Le dernier maillon dans restructuration est la nomination, au poste du directeur par intérim du service du contre-espionnage, du général Abdelghani Rachedi qui remplace ainsi le général Ouassini Bouazza. Le Général Rachedi n’est pas issu des services du renseignement proprement parlant, mais de l’armée de terre, le coeur du pouvoir militaire. Ses fonctions antérieurs de directeur des hautes études dans la sécurité dépendant de l’ANP le préparent effectivement à ses nouvelles fonctions.
Des réseaux persistants
Il est possible qu’un poste de ministre délégué à la défense ou même vice-ministre à la défense soit octroyé à un militaire. Mais c’est la nomination d’un chef d’Etat major permanent qui imposerait une certaine efficacité dans l’exécution des décisions. « Un tel choix, indique à Mondafrique une source au sein de l’armée, maintiendrait l’homogénéité de toute l’institution militaire dans une démarche de verticalité ». Et d’ajouter: » L’arrestation du général Bouazza, et la mise à l’écart du Général Lachkam, sont des moyens de parer à des crises futures ».

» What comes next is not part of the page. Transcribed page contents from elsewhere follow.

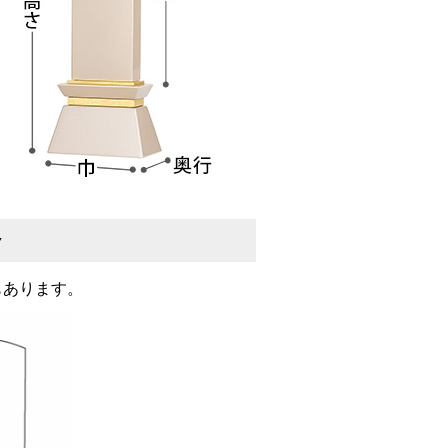
▼
もあります。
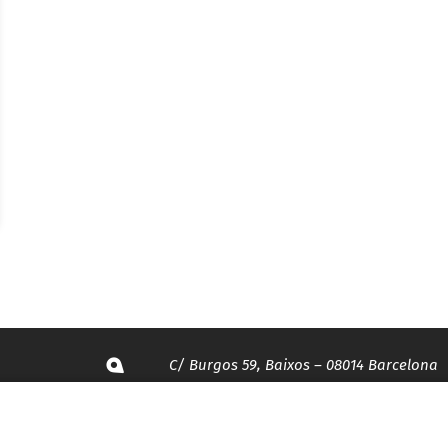
C/ Burgos 59, Baixos – 08014 Barcelona
spccc@
spcgtcatalunya.cat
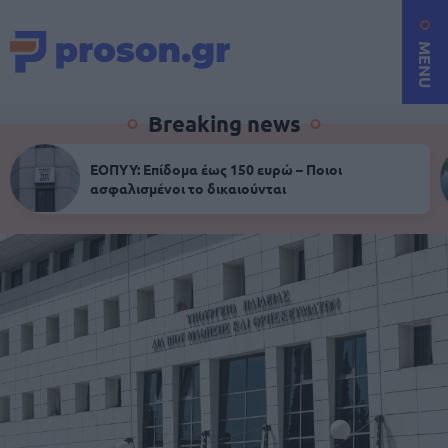
MENU
Breaking news
ΕΟΠΥΥ: Επίδομα έως 150 ευρώ – Ποιοι
ασφαλισμένοι το δικαιούνται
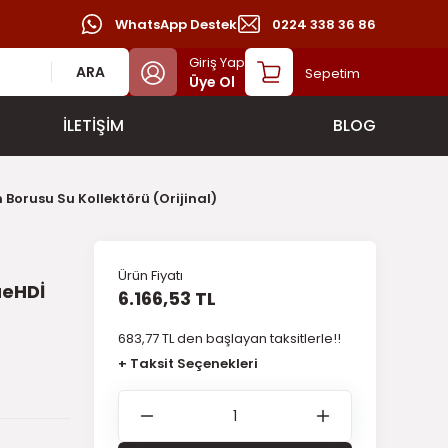
WhatsApp Destek
0224 338 36 86
Giriş Yap
ARA
Sepetim
Üye Ol
İLETİŞİM
BLOG
Borusu Su Kollektörü (Orijinal)
Ürün Fiyatı
ueHDİ
6.166,53 TL
683,77 TL den başlayan taksitlerle!!
+ Taksit Seçenekleri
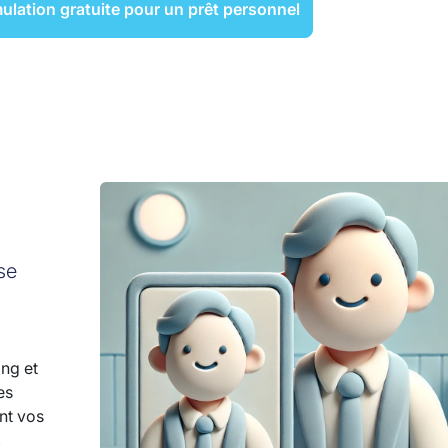
ulation gratuite pour un prêt personnel
se
ing et
es
ent vos
,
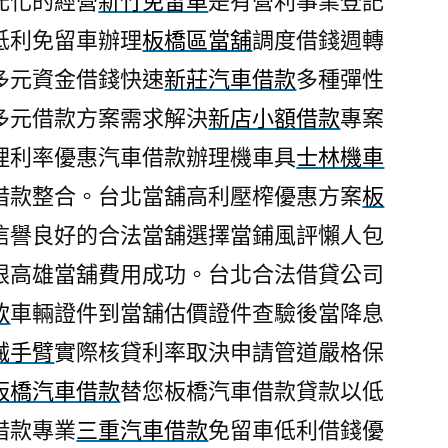
元化的經營
新竹免留車
是有營利事業登記
低利免留車辦理
板橋區當舖
調度借錢週轉
多元資金借錢快速
新莊汽車借款
多種彈性
多元借款方案需求解決
新店小額借款
專案
理利率優惠汽車借款辦理機車具
士林機車
借款整合。台北當舖高利壓榨優惠方案
板
信譽良好的合法當舖選擇當鋪風評懶人包
限高雄當舖費用成功。台北合法借貸公司
款
車輛證件到當舖估價證件查驗後當降息
械手臂
實際核貸利率取決申請管道嚴格保
板橋汽車借款
替您板橋汽車借款貸款以低
借款專業
三重汽車借款
免留車低利借錢優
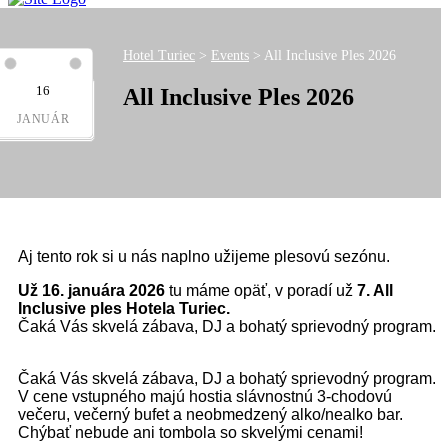
Hotel Turiec
>
Events
>
All Inclusive Ples 2026
16
All Inclusive Ples 2026
JANUÁR
Aj tento rok si u nás naplno užijeme plesovú sezónu.
Už 16. januára
2026
tu máme opäť, v poradí už
7. All
Inclusive ples Hotela Turiec.
Čaká Vás skvelá zábava, DJ a bohatý sprievodný program.
Čaká Vás skvelá zábava, DJ a bohatý sprievodný program.
V cene vstupného majú hostia slávnostnú 3-chodovú
večeru, večerný bufet a neobmedzený alko/nealko bar.
Chýbať nebude ani tombola so skvelými cenami!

Les réseaux des deux généraux au sein de l’armée sont encore bien vivants. Des généraux en fonction seront mis à l’épreuve des enquêtes, tel que les généraux Ammar Amrani et Ali Akroum. Le premier est un haut responsable de la sécurité défense du territoire au sein de l’armée de l’air, tandis que le second est le directeur central de la logistique et de l’importation au sein de l’armée.
Quand prendront fin les purges au sein d’une institution militaire paralysée? Et à quel moment l’armée algérienne retrouvera sa capacité à négocier avec une société algérienne plus mobilisée et responsable que jamais un compromis historique? En pleine crise du coronavirus, un test de la capacité de l’armée à défendre les citoyens mais un frein aux mobilisations populaires, personne ne peut imaginer avec la moindre certitude ce que sera l’avenir politique de l’Algérie.
(1) Le général Youssef est l’un des artisans de la coopération dans le renseignement avec les Emiratis et les Saoudiens. Il maitrise également le monde du renseignement militaire pour avoir opéré comme responsable de sécurité militaire dans plusieurs régions du pays.